The company has abundant reserve products, most of which are OTC varieties of medical insurance.

At present, the new plant has been put into use, and the rich product line is conducive to the company’s breakthrough in reducing revenue and consolidating its brand power in chain terminals.

At the same time, we expect that Dingkundan oral liquid will increase the market launch of Guilingjijiu, or bring new growth points; 2) Actively expand the sales network and synergistically build brands with products.

Continue to strengthen cooperation with leading national and regional leading commercial and top 100 chain drug stores. At present, the number of hospitals covered by the company increased to 4,791, OTC terminals increased to 150,000, and nearly 40,000 management terminals.

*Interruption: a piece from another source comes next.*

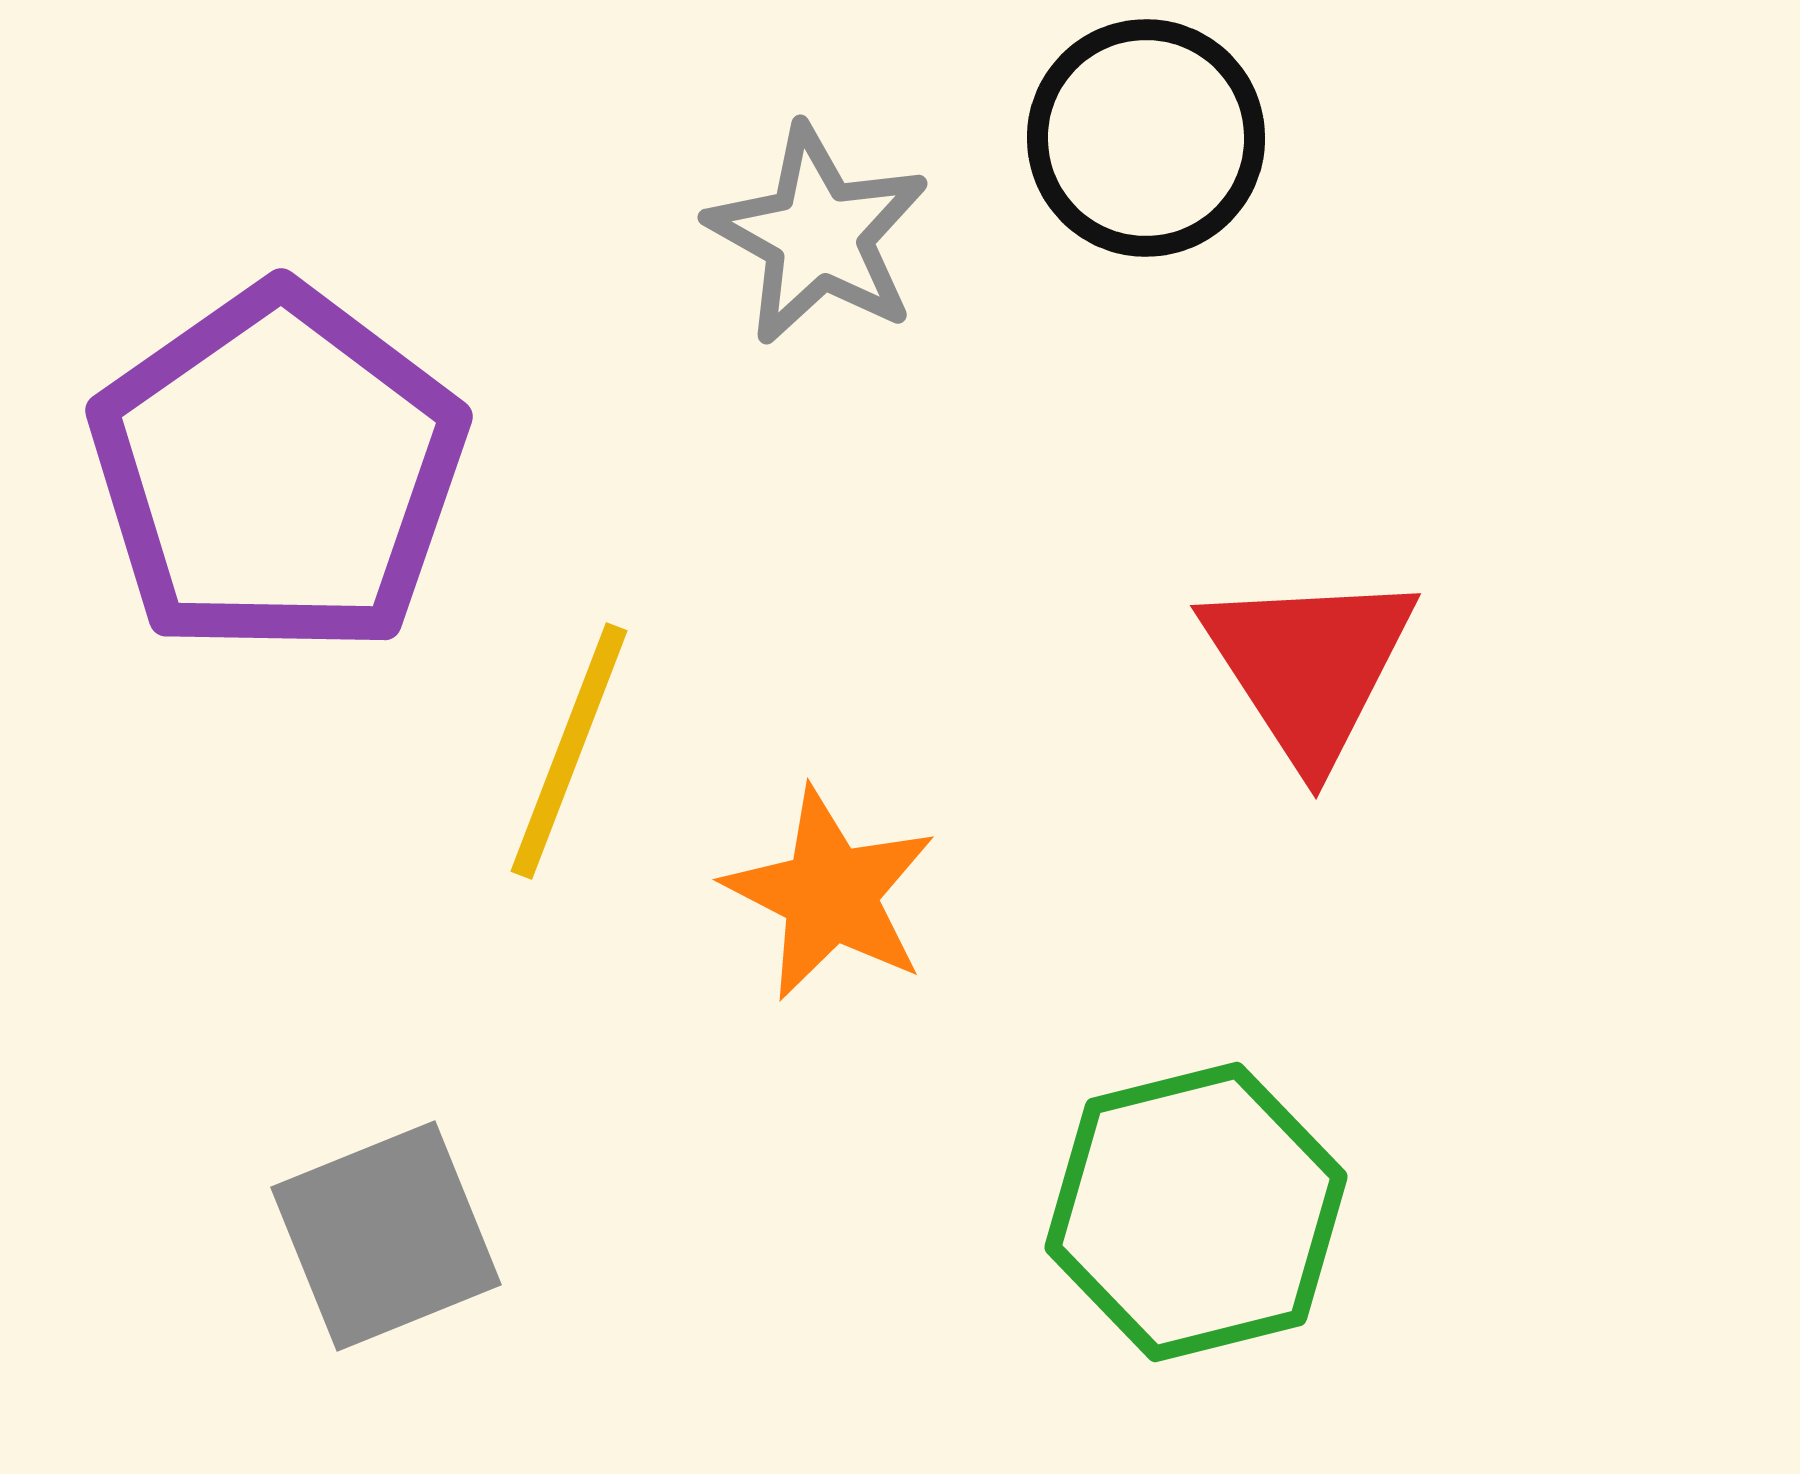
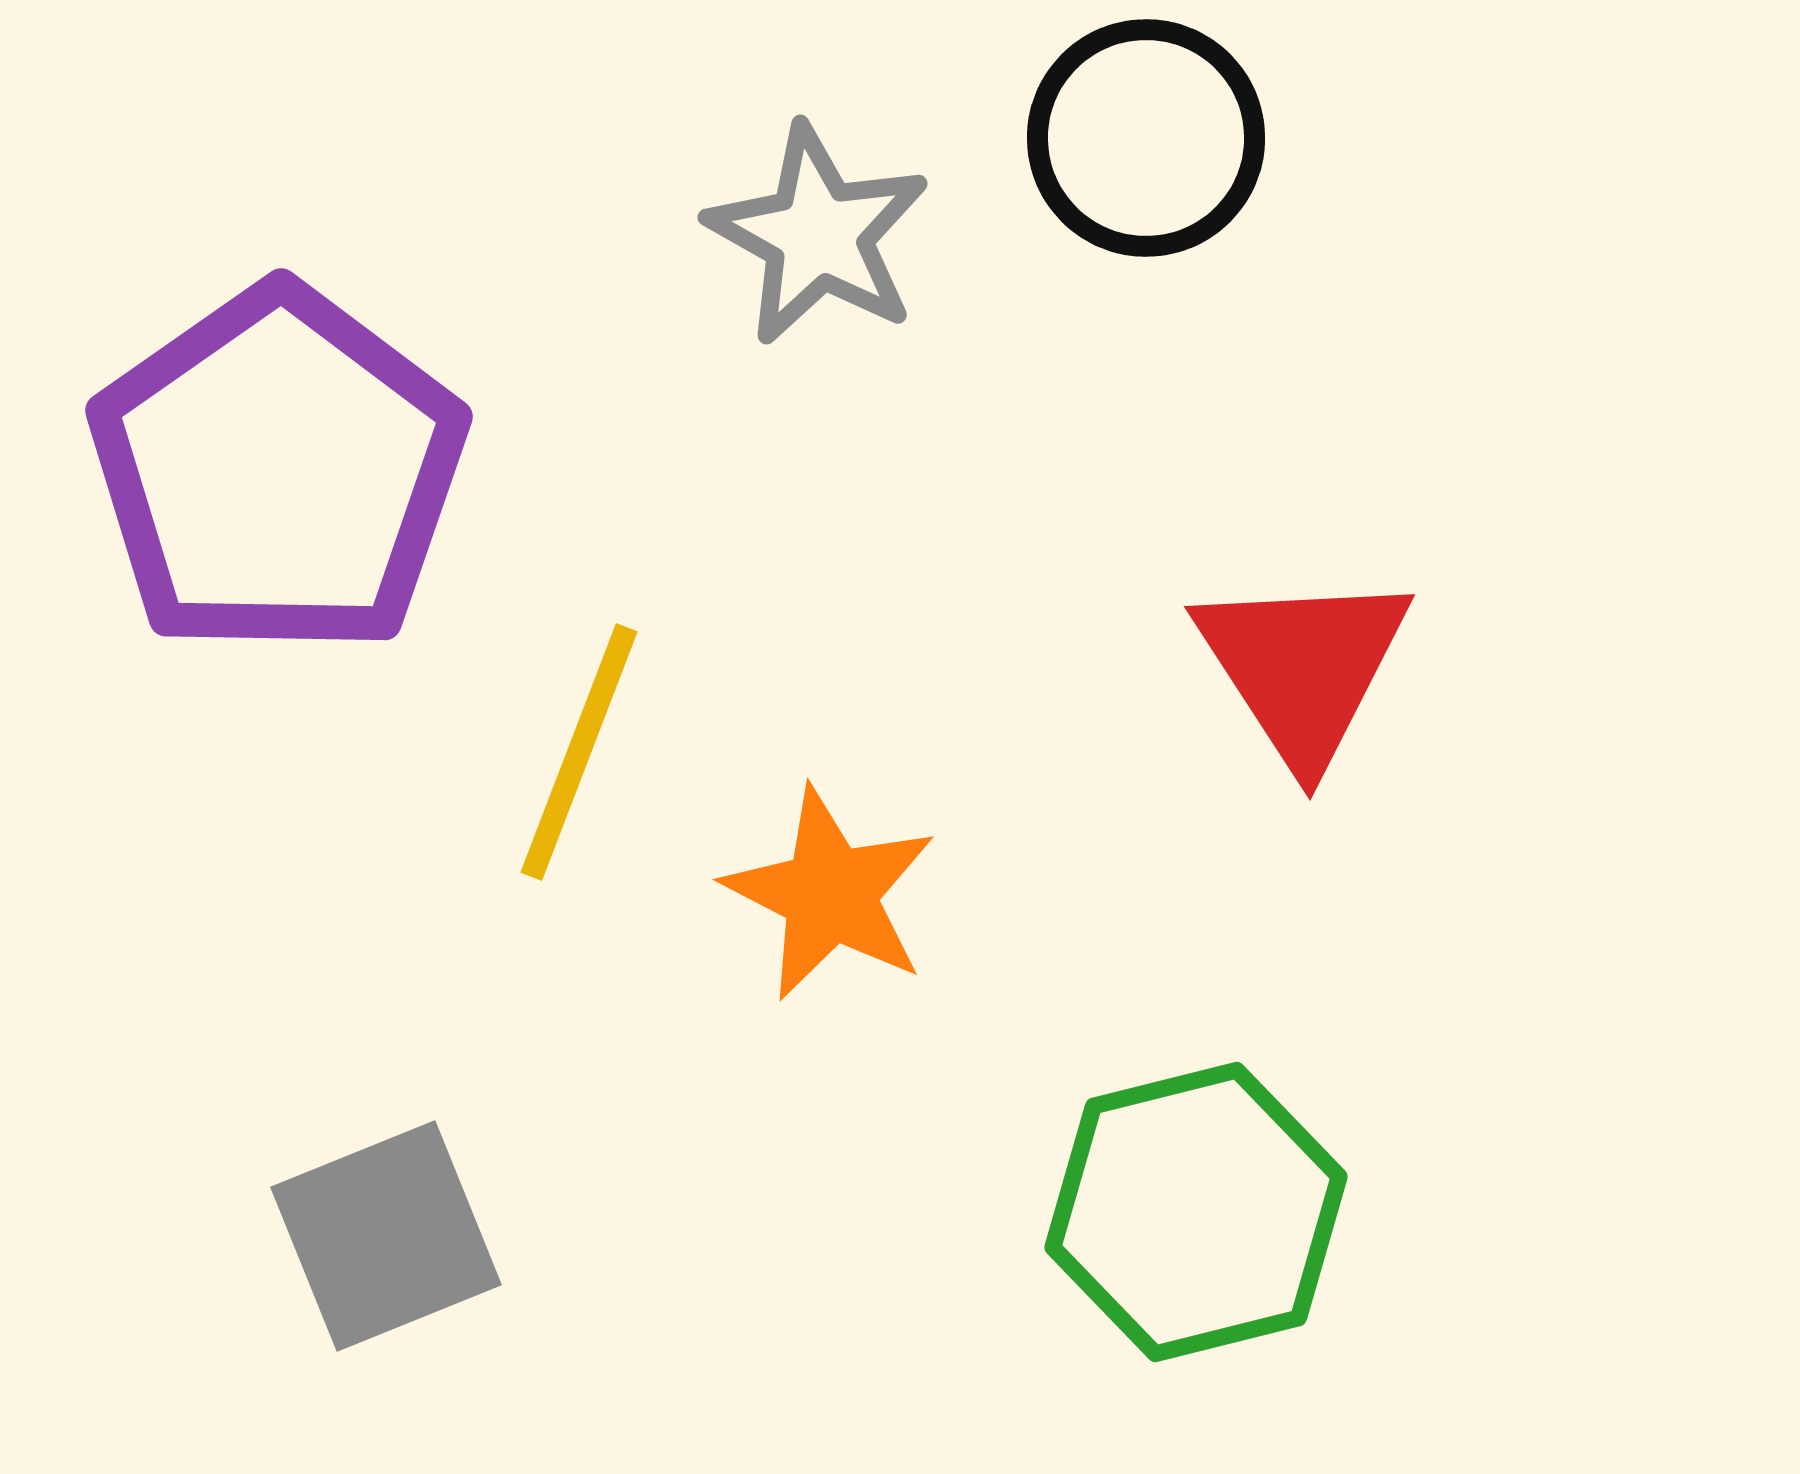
red triangle: moved 6 px left, 1 px down
yellow line: moved 10 px right, 1 px down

At the same time, the promotion of good pregnancy counters and other activities, the brand power has gradually increased.

Earnings forecast and rating: EPS is expected to be 1 in 2019-2021.

27 yuan, 1.

61 yuan, 2.

03 yuan (the original forecast was 1 for 2019-2020).

86 yuan, 2.

The reduction is due to the expected decline in product growth and an increase in the sales expense ratio at the same time. The corresponding price-earnings ratios are 26 times, 21 times, and 16 times.

We believe that the company’s promotion of products has gradually increased, the number of terminal channel layouts has grown rapidly, performance growth and quality have improved or exceeded expectations, and we maintain a “Buy” rating.

Risk Warning: Product sales may not meet expectations, and market expansion may not meet expectations.